Women who get berated by partners for going to the salon and getting their nails done usually have some choice words available when those same partners complain about it. It's generally of the "I deserve this manicure, I raise your kids and cook your dinner and you wouldn't love me if I was unpretty." And we all nod and go, yeah, the woman does a lot, let her get her nails done you effin' scrooge. So this guy who, in all honesty is doing things to himself that make him unattractive to me, probably earns a decent living and can afford to treat himself to the things he wants, in this case pedicures and brow waxes, is getting shit from his wife. Double standard, I say verily.

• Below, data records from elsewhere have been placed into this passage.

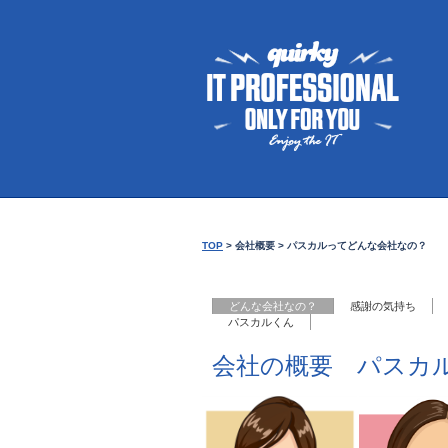
TOP
>
会社概要
>
パスカルってどんな会社なの？
どんな会社なの？
感謝の気持ち
パスカルくん
会社の概要 パスカ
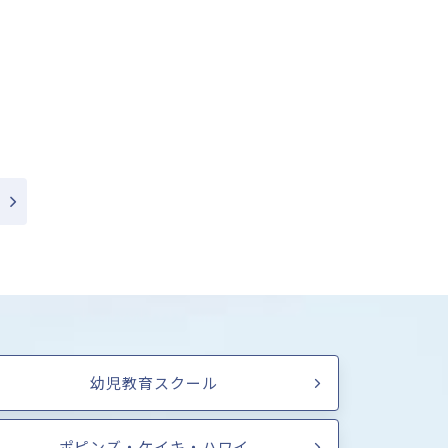
幼児教育スクール
ポピンズ・ケイキ・ハワイ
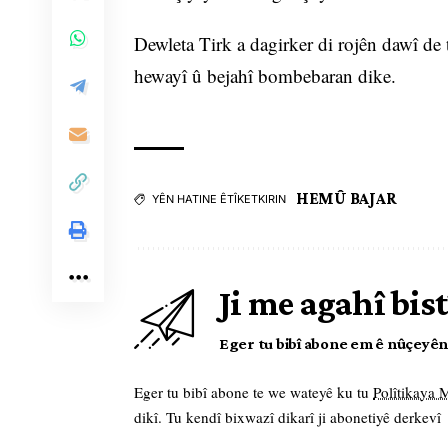
Dewleta Tirk a dagirker di rojên dawî de
hewayî û bejahî bombebaran dike.
HEMÛ BAJAR
YÊN HATINE ÊTÎKETKIRIN
Ji me agahî bist
Eger tu bibî abone em ê nûçeyên l
Eger tu bibî abone te we wateyê ku tu
Polîtikaya
dikî. Tu kendî bixwazî dikarî ji abonetiyê derkevî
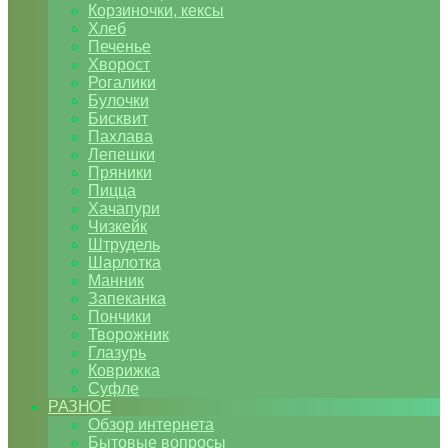
Корзиночки, кексы
Хлеб
Печенье
Хворост
Рогалики
Булочки
Бисквит
Пахлава
Лепешки
Пряники
Пицца
Хачапури
Чизкейк
Штрудель
Шарлотка
Манник
Запеканка
Пончики
Творожник
Глазурь
Коврижка
Суфле
РАЗНОЕ
Обзор интернета
Бытовые вопросы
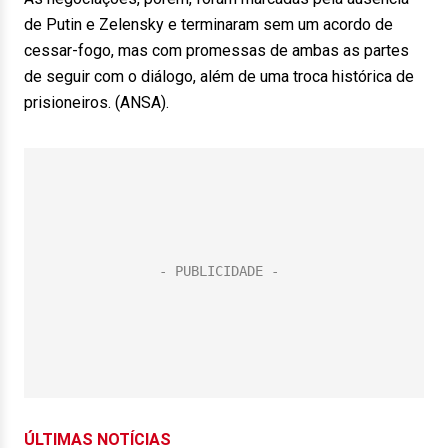
de Putin e Zelensky e terminaram sem um acordo de
cessar-fogo, mas com promessas de ambas as partes
de seguir com o diálogo, além de uma troca histórica de
prisioneiros. (ANSA).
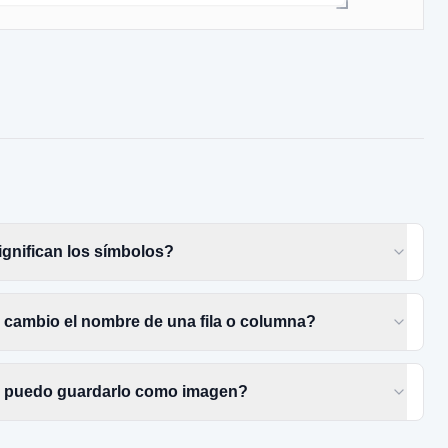
gnifican los símbolos?
cambio el nombre de una fila o columna?
puedo guardarlo como imagen?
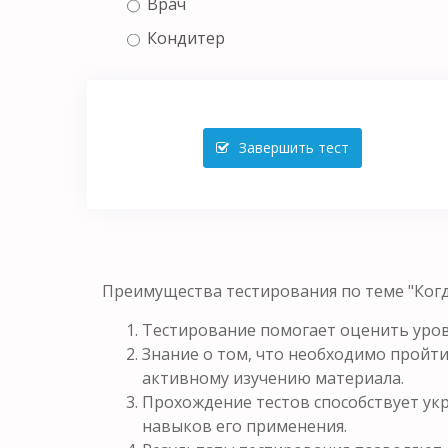
Врач
Кондитер
Завершить тест
Преимущества тестирования по теме "Когд
Тестирование помогает оценить уров
Знание о том, что необходимо пройти
активному изучению материала.
Прохождение тестов способствует у
навыков его применения.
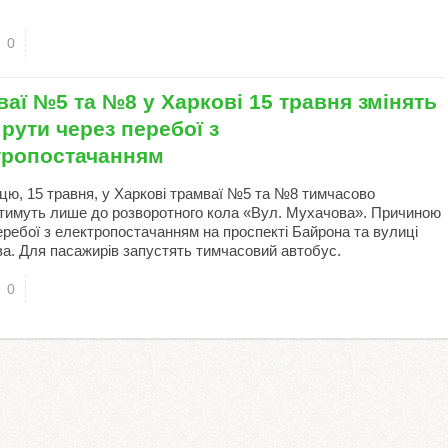
0
аї №5 та №8 у Харкові 15 травня змінять
рути через перебої з
тропостачанням
ицю, 15 травня, у Харкові трамваї №5 та №8 тимчасово
тимуть лише до розворотного кола «Вул. Мухачова». Причиною
еребої з електропостачанням на проспекті Байрона та вулиці
а. Для пасажирів запустять тимчасовий автобус.
0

But that's nothing compared to Cougar Fest (or the Cougar Convention or whatever nonsense it's called - crap, now I'm going to have to google it - ok do not, I repeat DO NOT GOOGLE THIS - it is legitimately horrifying). Imagine, if you will, a convention devoted to old dudes who like to bang 18 year olds. Yes, yes, feminists, I know that is "the norm" and we just ignore its horror, but imagine if the old dudes had a convention where they invited young women to meet them and dance with them and hook up with them and they did this all in a huge convention center in Las Vegas. Do you think the news would treat this with the lighthearted and good-natured frivolity of Cougar Fest? Dear lord, there would be picketing!

For the record. I don't really care who bangs whom provided all parties are willing and able to consent. If you feel you need a convention to support your sexual choices, I'm right there for you (ok, not right there as in actually attending because I think it's a stupid idea, but certainly right there in spirit). In fact, Las Vegas is a great place to stage your sexually specific convention: big people, little people, people who like to dress up as stuffed animals, renaissance fair types, goths, orcs, ponies, what have you. And when these events are covered, it is with a kind of embarrassed derision a la, "what kind of freaks like to have sex with people dressed as orcs?" Yeah, I don't know any personally, but they seem to like it, it has nothing to do with me, so I can chortle at the costumes and move on.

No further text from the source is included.